(Data extract Opens)

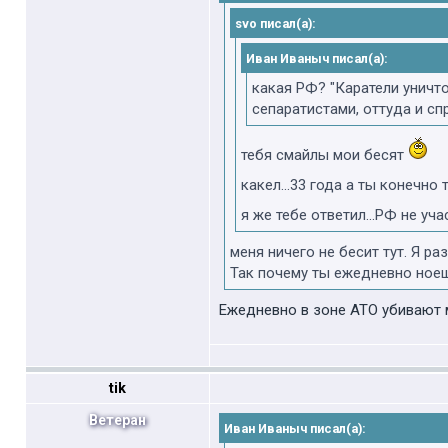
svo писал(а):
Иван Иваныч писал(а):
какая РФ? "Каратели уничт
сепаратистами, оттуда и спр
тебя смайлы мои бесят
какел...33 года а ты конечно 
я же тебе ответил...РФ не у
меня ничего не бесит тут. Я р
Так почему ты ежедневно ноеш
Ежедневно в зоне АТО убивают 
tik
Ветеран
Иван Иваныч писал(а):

(Data extract Closes)
(Data extract Opens)

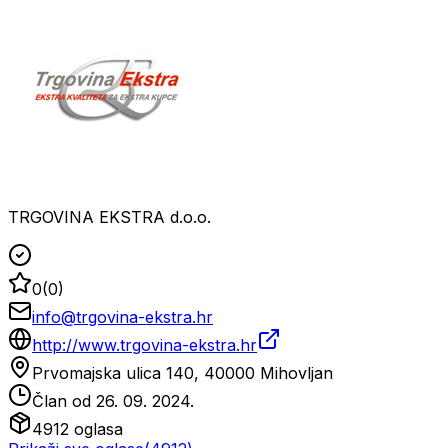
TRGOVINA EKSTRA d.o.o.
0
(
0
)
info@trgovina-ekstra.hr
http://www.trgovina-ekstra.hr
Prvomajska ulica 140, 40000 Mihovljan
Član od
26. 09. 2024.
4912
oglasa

(Data extract Closes)
(Data extract Opens)

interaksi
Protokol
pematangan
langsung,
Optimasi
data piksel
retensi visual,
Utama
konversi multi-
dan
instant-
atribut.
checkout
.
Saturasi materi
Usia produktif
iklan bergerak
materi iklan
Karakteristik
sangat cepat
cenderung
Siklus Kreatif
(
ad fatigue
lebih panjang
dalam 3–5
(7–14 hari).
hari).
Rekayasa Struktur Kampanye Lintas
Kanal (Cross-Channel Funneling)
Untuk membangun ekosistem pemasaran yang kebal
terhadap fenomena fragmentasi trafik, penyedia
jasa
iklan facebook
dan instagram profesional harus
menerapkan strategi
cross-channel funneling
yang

(Data extract Closes)

Work item
Work through the entries, filtering for the string "yang", and copy each line that holds it.

Your solution
Untuk membangun ekosistem pemasaran yang kebal
yang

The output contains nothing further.